How to Build Muscle With Home Workouts

There are many reasons to work out at home, and if you’re looking for an effective and convenient way to get your cardio and strength training in without having to travel to the gym, then you’ve come to the right place! There are tons of great at-home workouts that can fit any budget and interest level, so you’ll be able to find something that you love and that you can do easily.

The Most Effective Bodyweight Exercises to Build Muscle

Whether you’re just starting out or an experienced fitness fanatic, you can easily use body weight exercises to strengthen and tone muscles. These exercises target all major muscle groups, including your arms, chest, back, and legs. They also help improve your stamina, balance, and coordination.

One of the most efficient bodyweight moves to build chest and triceps strength is the push-up. It’s also a great way to work your shoulders, core muscles, and lower back.

Another great bodyweight exercise is a squat, which targets your legs, hips, and back. Squats are also a good way to build your core, because you can engage your abdomen and core muscles to push from your heels as you squat down.

There are lots of other bodyweight exercises you can try, too, from lunges to push-ups. The key is to start simple and build up to more challenging moves as you become stronger and faster.

The best bodyweight workouts to get you in shape are those that involve both resistance and cardio. This will boost your metabolism, increase your endurance, and help you stay limber so you can move easier through your day.

You’ll need to plan your routine accordingly, though. It’s a good idea to do your strength training at least twice a week and your cardio a few times a week, as well. And be sure to keep your rest periods short and sweet – too long and you’ll end up completing fewer reps in each set.

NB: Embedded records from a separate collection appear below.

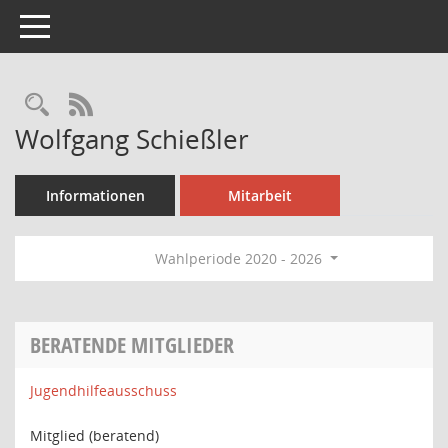
Toggle navigation
Rechercheauswahl
RSS-Feed
Wolfgang Schießler
Informationen
Mitarbeit
Wahlperiode 2020 - 2026
BERATENDE MITGLIEDER
Jugendhilfeausschuss
Mitglied (beratend)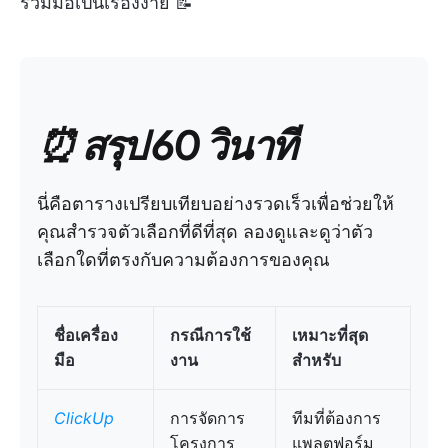
ร่วมมือเป็นเรื่องง่าย 📝
⏰ สรุป 60 วินาที
นี่คือตารางเปรียบเทียบอย่างรวดเร็วเพื่อช่วยให้
คุณสำรวจตัวเลือกที่ดีที่สุด ลองดูและดูว่าตัว
เลือกใดที่ตรงกับความต้องการของคุณ
ชื่อเครื่อง
กรณีการใช้
เหมาะที่สุด
มือ
งาน
สำหรับ
ClickUp
การจัดการ
ทีมที่ต้องการ
โครงการ
แพลตฟอร์ม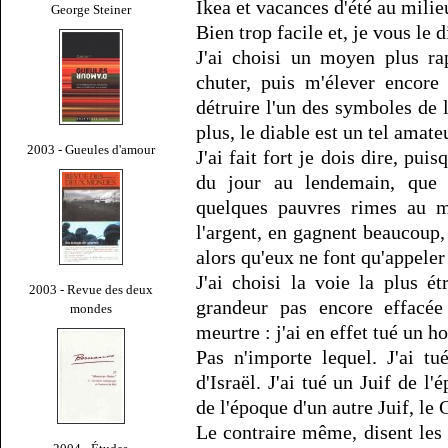
Ikea et vacances d'été au milie
George Steiner
Bien trop facile et, je vous le 
J'ai choisi un moyen plus ra
chuter, puis m'élever encore
détruire l'un des symboles de 
plus, le diable est un tel amate
2003 - Gueules d'amour
J'ai fait fort je dois dire, pui
du jour au lendemain, que l
quelques pauvres rimes au mi
l'argent, en gagnent beaucoup,
alors qu'eux ne font qu'appeler
J'ai choisi la voie la plus ét
2003 - Revue des deux
grandeur pas encore effacé
mondes
meurtre : j'ai en effet tué un
Pas n'importe lequel. J'ai tu
d'Israël. J'ai tué un Juif de l
de l'époque d'un autre Juif, le C
Le contraire même, disent le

Your at-home workouts can also be a great place to focus on improving weaknesses, according to Salinas. Some people may have a weak core or experience instability in their knees when they’re doing single leg exercises, for example. By working on those weaknesses, you can avoid injury and help yourself be better when the gyms open again.

So you’ve got your cardio and strength training routine in place, but do you need to add some weights? We’ve got some good news for you: You can easily build muscle with bodyweight exercises and hand weights — and we’ll even give you an idea of how to do it!

We’ll take you through a few of our favorite at-home workouts and show you how to combine them into a killer monthlong routine. Just be sure to follow a progressive overload structure so your muscles don’t get too broken down during the workout.

We also recommend incorporating at-home workouts into your overall fitness routine to help you stay active throughout the week. Getting in motion will not only make you feel and look better, but it will also reduce your risk of health problems like heart disease and cancer.